III/ Rare first edition.
“Crinesius (1584-1629) whose biography is rehearsed in the preface was born in 1584 in Bohemia, the son of a cleric and schoolmaster of the same name and his mother Anna Günther. Educated first in his father’s school, in 1603 he went to Jena and then Wittemberg, and graduated in philosophy in 1607. He then devoted himself to theology and linguistic studies. He married in 1615 Regina Dörffliner, a widow with children. In 1624 he was forced to migrate to Nuremberg, where he taught and ministered. He died around five in the morning on 28 August 1629.
In this work Crinesius, who was the author of several works on Syriac grammar and texts, treats Hebrew as the first or origin of languages, a not uncommon belief, and then goes on to discuss the languages which are cognate with Hebrew or have some validity in the establishment of the scriptural text. He passes on to Samaritan, a chapter on Hebrew vocalization and from this we pass to the other languages stemming from Hebrew – Chaldacan, Syriac, Arabic and Ethiopic, with Persian also discussed.

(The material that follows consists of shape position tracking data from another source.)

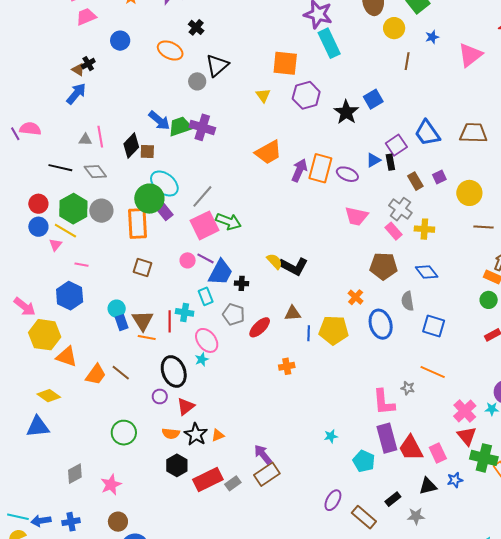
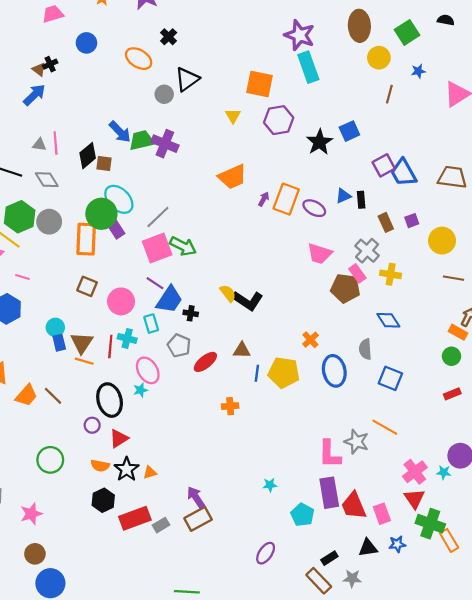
purple square: (396, 145) -> (384, 165), moved
purple arrow: (299, 170) -> (264, 199), size x0.6
pink circle: (188, 260) -> (121, 301), moved, size x1.6
brown pentagon: (384, 266) -> (345, 288), moved
gray star: (408, 388) -> (357, 442), size x1.6
brown rectangle: (364, 517) -> (319, 581), moved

Crinesius tells us he is still a novice in Arabic, but is studying the grammars of Petrus Kirsten of Breslau and Erpenius.
From Crinesius we learn also of a complete interlinear Latin translation of the Qu’ran together with marginal refutations of Muhammadan doctrine, which now ‘needs nothing except a printer, properly trained in the setting of Arabic’…
Unexpectedly there is an interesting account of the pronunciation of French pp. 88-101 with shorter paragraphs on Italian and Spanish, and again the Lord’s Prayer is given. The penultimate chapter is a discussion of the divine name and its forms, and the last chapter is a series of eight scriptural linguistic ‘praxeis’, each one devoted to a different language…
The work includes several sets of liminary verses, including one in Hebrew by Daniel Schwenter, Syriac, Greek and one in Arabic by Zechendorff. This is engraved (not printed) together with some in Samaritan characters by the engraver Herreman, and dated 3 October 1628.
This work, like all the various works on Syriac of Crinesius, is not common”. (Maggs Bros, Further Books from the Library of The Earls of Macclesfield, 2012, n°58).
Precious reunion of three rare first editions bound in contemporary limp vellum binding.